What results is not only a weak sentence, but an ignorant one:

There’s multiple ways to write any sentence.

(Microsoft Word just threw down the blue-double-underscore flag on that example. When Word notices your grammar is foul, you’ve hit rock-bottom.)

If you didn’t use the contraction, would you say, “There is multiple ways to write any sentence?” I certainly hope not.

If the plural ways don’t tip you off, then multiple should get your attention.

The plural subject takes the plural there are. And if you ever dare try to contract that to there’re, I’ll be forced to hunt you down and it won’t be pretty.

Now going back to my first point, to fix this, you could write:

You can write any sentence in multiple ways.

Advice: After you write something, do a Find on There and see how many of them you can eliminate.

Since When is “Into” ALWAYS One Word?

After seeing into all my life and thinking nothing of it, over just the past few months, it has caused me an existential crisis.

My only personal run-in was with some high school short story I wrote where a character walked “into the door” somewhere. My English teacher said it meant the character had actual impact with the door.

Yikes! Lesson learned.

(On the other hand, if I’d written that he walked “through the door,” this teacher, who seemed to take everything literally, would have claimed the character reduced the door to splinters.)

Now it seems everybody uses into as one word EVERY TIME.

I consulted Grammar Girl™ Mignon Fogarty’s Quick and Dirty Tips™, and found some comfort and clarification. She explained that into is a preposition generally relating to direction. (He walked into the room.)

I’ll add that it also relates to transformation. (She turned into a witch for Halloween.)

And I’ll add that it may be one word if you mean “to go inside” or “within.” (He jumped into his jeep.)

One more addition: It’s one word if you mean “intense interest.” (He’s really into playing with model trains.)

I’ve seen the following example written as one word, but I would say it should be two, like this:

I’m going to move in to a new house.

That’s because we call it “move-in day,” not “move-into day.” And because the sentence is intended to convey the act of moving rather than that the writer is going inside a new house.
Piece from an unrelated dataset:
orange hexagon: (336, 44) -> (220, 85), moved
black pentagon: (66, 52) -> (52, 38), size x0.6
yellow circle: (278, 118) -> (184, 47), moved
Here’s an example as written that made my eyelid twitch because I think it’s wrong:

I can’t come into work on weekends.

The author meant that he couldn’t go there to do any work, not that he was physically unable get inside the office.

In my book, these next examples are also two words, even though you could make a weak argument that some direction is implied.
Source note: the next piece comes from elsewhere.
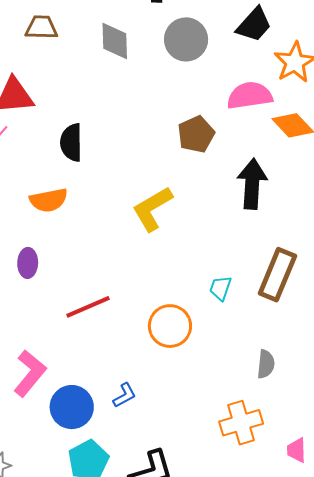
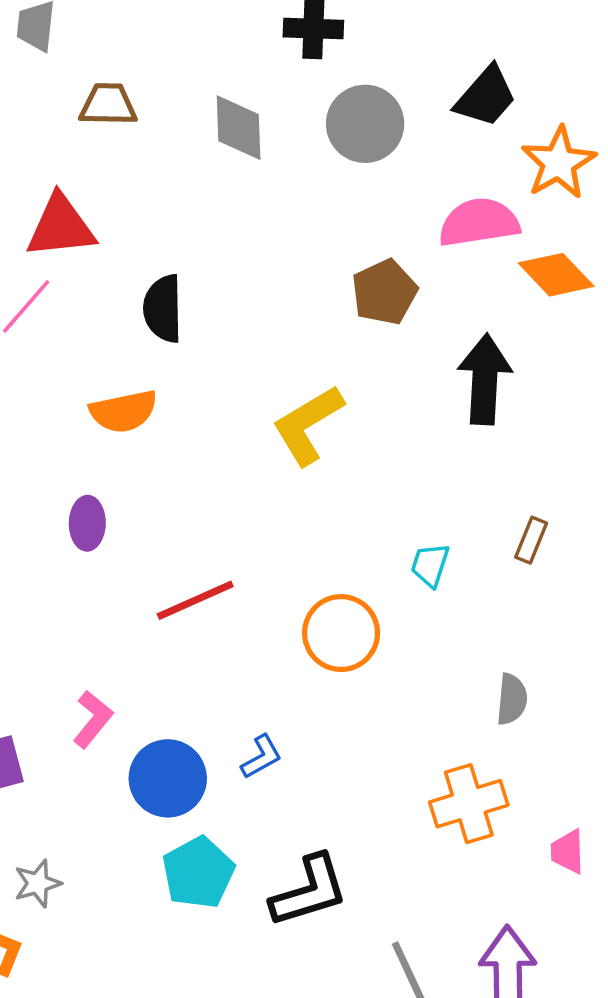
brown rectangle: (277, 275) -> (531, 540), size x0.5
pink L-shape: (30, 373) -> (93, 719), size x0.7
The maid came in to tidy up.

I think I’ll turn in to bed for the night.

The suspect turned himself in to police.

Bottom line: In my own writing, I find myself trying to avoid using into altogether. It’s not easy. There has to be a better way.

Does Reese’s Want to be the Official Candy of the Vatican?

This is what you get when copywriters who don’t have a firm grip on spelling and phonetics write your ads:


When I first saw this Reese’s® Minis print ad several months ago, I did a double-take at “popable,” which pinged in my mind’s ear as “pope-able.”

Using this spelling, the past tense would be “poped.” Have you ever seen popcorn poped? Or a balloon poped?

Soon after, I came across another ad with similar wording, for Starburst® candy.


I don’t think the double “p” detracted from the message. Do you?

Then the other night, Reese’s took it to the next level with a TV commercial:

[2015 Update: There was a YouTube video here, but it no longer exists. The ad also used “popable.” I’m thinking Reese’s repented over their misspelling ways.]

Now I wonder if they’re hoping Pope Francis will notice and perhaps cut an endorsement deal.

Words get made up in advertising all the time. But they work only when they’re clever and not spelled so that literate potential customers will be inclined to mispronounce them and miss the point.

Maybe Reese’s thinks dropping letters appeals to the texting set, who don’t put a high premium on spelling. They’ve obviously spent a fortune spreading this error far and wide. And people wonder why Johnny can’t spell.

Call me old-fashioned, but I think Reese’s would have done better to stick with their previous description for Minis, which was “perfectly tiny.”

Now they just look perfectly ignorant.